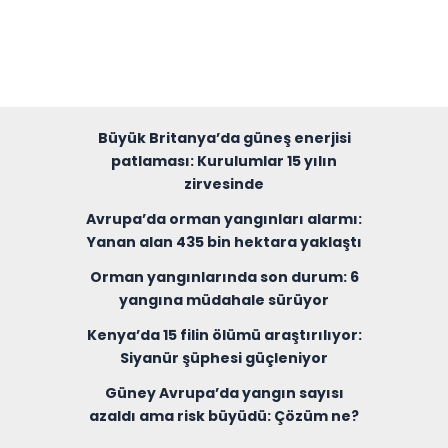
Büyük Britanya’da güneş enerjisi
patlaması: Kurulumlar 15 yılın
zirvesinde
Avrupa’da orman yangınları alarmı:
Yanan alan 435 bin hektara yaklaştı
Orman yangınlarında son durum: 6
yangına müdahale sürüyor
Kenya’da 15 filin ölümü araştırılıyor:
Siyanür şüphesi güçleniyor
Güney Avrupa’da yangın sayısı
azaldı ama risk büyüdü: Çözüm ne?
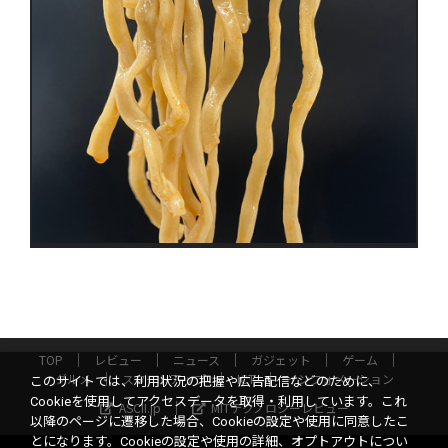
TOP
レビュー
ニュース
ガジェット
ゲーム
グルメ
スタートアップ
ICT
インフォメーション
このサイトでは、利用状況の把握や広告配信などのために、
Cookieを使用してアクセスデータを取得・利用しています。これ
ASCII.jp
MITテクノロジーレビュー
以降のページに遷移した場合、Cookieの設定や使用に同意したこ
とになります。Cookieの設定や使用の詳細、オプトアウトについ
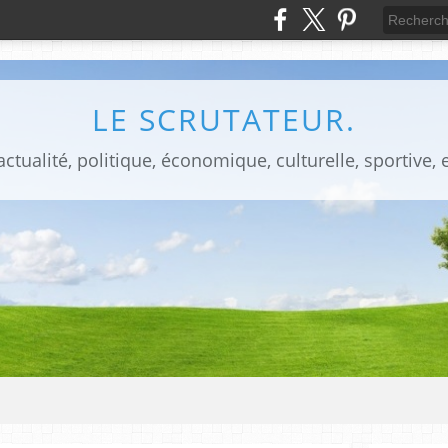
LE SCRUTATEUR.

[Problem details] Give the number of lines in the data that contain "Avrupa", with no other words.

[Exercise solution] 2